Una suprema preghiera al Cielo: recensione de "Il canto della pace"

Il libro del poeta Damiano Leo

di Gaetano Scatigna Minghetti
Libri & Editori

"Il canto della pace": recensione 

Damiano Leo. Il poeta Damiano Leo non finisce mai di sorprendere. Adesso, abbandonata l'espressione nella consueta lingua del suo poetare, ossia l'italiano, ha affidato il canto, armonico, serenatore, sotteso di un tenue filo di dolore, che accattiva, che ammalia, si è affidato al dialetto – che, nelle molteplici declinazioni che lo connotano, costituisce l'onnipervadente idioma dell'intera Penisola italiana, sin dai primordi della storia: politica, sociale, religiosa, linguistica della popolazione che ha dato forma e nerbo a quella superna entità chiamata Italia -, alla lingua madre sua e di Ceglie Messapica, offrendo alla nutrita schiera: silenziosa, ma attenta, attiva, dei suoi lettori, U candǝ d'a pascǝ. (Il canto della pace). Poesie in vernacolo cegliese, Fasano di Brindisi, Grafiche Ventrella, 2024, pp. 107.

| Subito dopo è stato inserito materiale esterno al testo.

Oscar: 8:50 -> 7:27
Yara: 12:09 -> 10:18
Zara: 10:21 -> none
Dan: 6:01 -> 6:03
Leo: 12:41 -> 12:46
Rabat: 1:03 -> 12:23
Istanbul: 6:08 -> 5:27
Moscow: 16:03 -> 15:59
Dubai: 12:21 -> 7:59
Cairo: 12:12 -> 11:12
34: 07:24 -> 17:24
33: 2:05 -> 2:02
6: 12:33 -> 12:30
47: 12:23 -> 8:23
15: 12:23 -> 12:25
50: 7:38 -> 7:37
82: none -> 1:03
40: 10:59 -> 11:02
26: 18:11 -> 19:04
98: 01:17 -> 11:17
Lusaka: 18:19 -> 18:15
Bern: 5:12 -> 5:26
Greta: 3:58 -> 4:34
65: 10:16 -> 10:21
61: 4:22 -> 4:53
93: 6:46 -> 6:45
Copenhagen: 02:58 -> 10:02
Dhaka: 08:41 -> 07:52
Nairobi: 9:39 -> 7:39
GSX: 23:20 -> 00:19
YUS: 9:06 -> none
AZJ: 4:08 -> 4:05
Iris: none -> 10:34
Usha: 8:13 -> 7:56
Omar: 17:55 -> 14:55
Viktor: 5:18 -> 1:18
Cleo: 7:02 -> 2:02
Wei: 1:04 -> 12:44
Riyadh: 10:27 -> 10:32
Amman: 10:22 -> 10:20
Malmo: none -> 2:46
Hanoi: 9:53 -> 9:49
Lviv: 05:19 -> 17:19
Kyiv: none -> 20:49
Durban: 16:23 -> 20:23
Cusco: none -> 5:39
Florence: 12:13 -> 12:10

La silloge, sin dalla prima di copertina, avvince e cattura l'attenzione del lettore e degli aficionados dell'idioma dialettale, con una cornice campita in un leggiero giallo pastello, che favorisce un approccio molto soft ai testi poetici in dialetto. Che vengono, per così dire, “chiariti” ma, certamente, corroborati, per coloro che non possiedono dimestichezza alcuna con l'espressione linguistica di Ceglie Messapica, dal testo italiano a fronte, che si rivela altrettanto pregnante della versione originaria in dialetto, sostanziandosi nella sua omozigote gemella. Ma, cosa rinserra la cornice di copertina?

La copertina de "Il canto della pace"

Cosa simboleggia la raffigurazione? Come un marchio “di qualità”, essa non testimonia soltanto del contenuto della pubblicazione, ma anche rende conto dell'intera comunità dei Cegliesi messapici, che, pur tra i travolgenti marosi dell'esistenza odierna, cercano la pace, desiderano fortemente la pace, anelano ognora alla pace. Si vede così, nella rappresentazione acquerellata, l'orbe terracqueo, sovrastato da uno stilizzatissimo albero d'olivo – pianta mediterranea feconda e sovrana di civiltà e di terre – le cui vitali radici coprono mari e continenti, ma che da essi, dalla madre terra, dalle vivificanti acque che la proteggono e l'avviluppano, traggono humus e linfa; ad essa, alla terra, vichianamente, in un incessante eterno ritorno, confluiscono quotidianamente per ribadire, se ce ne fosse bisogno, l'eziologia della vita, insieme, e di pari passo, con la storia dei singoli e delle nazioni dei quali da costoro sono innervate.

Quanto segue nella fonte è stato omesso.